# about where i live



## Guest (May 26, 2005)

well , it is ---- . i always felt alone among ---- . I just can not solve why . Sure there is something like ---- mind , people behaving this way then other way . i do not see them honest . At the university ---- girls expressed their like towards me but i did never felt comfortable with them . when i was abroad people used to tell me that i never look like --- , he said i am rather american . maybe thats why girls liked me . I have never felt fully with people here . I dont know if i ever try to go abroad i would feel better . 
--- just can not talk serious with discipline . all they do is talking funny things , trying to escape many questions by doing that . as i said i do not see them honest . they gossip a lot. When they are given some responsibility like offical duty they become like authority.

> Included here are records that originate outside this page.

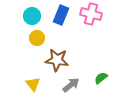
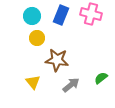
yellow triangle: moved 2 px up
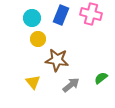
cyan circle: moved 2 px down
yellow circle: moved 1 px right, 1 px down
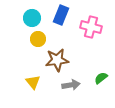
pink cross: moved 13 px down
brown star: rotated 15 degrees counterclockwise
gray arrow: rotated 30 degrees clockwise
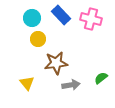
blue rectangle: rotated 66 degrees counterclockwise
pink cross: moved 8 px up
brown star: moved 1 px left, 3 px down
yellow triangle: moved 6 px left, 1 px down
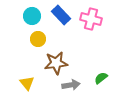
cyan circle: moved 2 px up
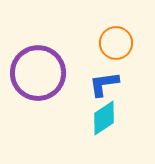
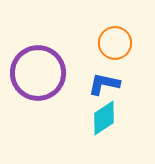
orange circle: moved 1 px left
blue L-shape: rotated 20 degrees clockwise
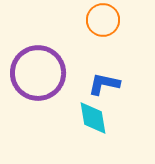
orange circle: moved 12 px left, 23 px up
cyan diamond: moved 11 px left; rotated 66 degrees counterclockwise
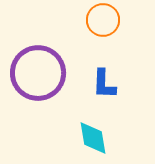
blue L-shape: rotated 100 degrees counterclockwise
cyan diamond: moved 20 px down
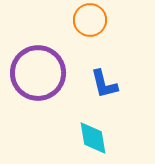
orange circle: moved 13 px left
blue L-shape: rotated 16 degrees counterclockwise
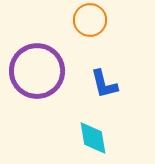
purple circle: moved 1 px left, 2 px up
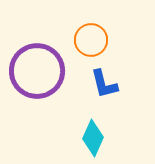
orange circle: moved 1 px right, 20 px down
cyan diamond: rotated 33 degrees clockwise
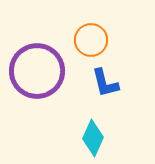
blue L-shape: moved 1 px right, 1 px up
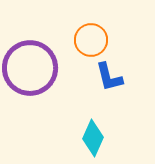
purple circle: moved 7 px left, 3 px up
blue L-shape: moved 4 px right, 6 px up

what else can i say more , i am like a stranger here .


----------



## dakotajo (Aug 10, 2004)

I like Turkey. It tastes good. Its even better with mashed potatoes and gravy.


----------



## Guest (May 27, 2005)

Could not have been said simpler.


----------



## sebastian (Aug 11, 2004)

I deleted two posts. One because it was rude, and one because if i didn't delete it, it would have made the other person angry. All in all though, none of you reading this thread are missing much by having those two posts removed.


----------



## agentcooper (Mar 10, 2005)

sebastian, you must have the best taste in music! i love all of your quotes.


----------



## sebastian (Aug 11, 2004)

I was thinking the same thing with your pixies quotes, and your obvious appreciation of Twin Peaks. Is this the start of something special?


----------



## agentcooper (Mar 10, 2005)

wink, wink... :wink:


----------



## Guest (May 27, 2005)

simpler=?


----------



## Guest (May 28, 2005)

can you say clearly what point are you trying make ? or just you want to laugh?


----------



## Guest (Jun 2, 2005)

Wait. I'm confused. What's this thread about?


----------



## Guest (Jun 2, 2005)

:? Weren't you the one that left?


----------



## Brainsilence02 (Jan 29, 2005)

can said:


> well , it is ---- . i always felt alone among ---- . I just can not solve why . Sure there is something like ---- mind , people behaving this way then other way . i do not see them honest . At the university ---- girls expressed their like towards me but i did never felt comfortable with them . when i was abroad people used to tell me that i never look like --- , he said i am rather american . maybe thats why girls liked me . I have never felt fully with people here . I dont know if i ever try to go abroad i would feel better .
> --- just can not talk serious with discipline . all they do is talking funny things , trying to escape many questions by doing that . as i said i do not see them honest . they gossip a lot. When they are given some responsibility like offical duty they become like authority.
> 
> what else can i say more , i am like a stranger here .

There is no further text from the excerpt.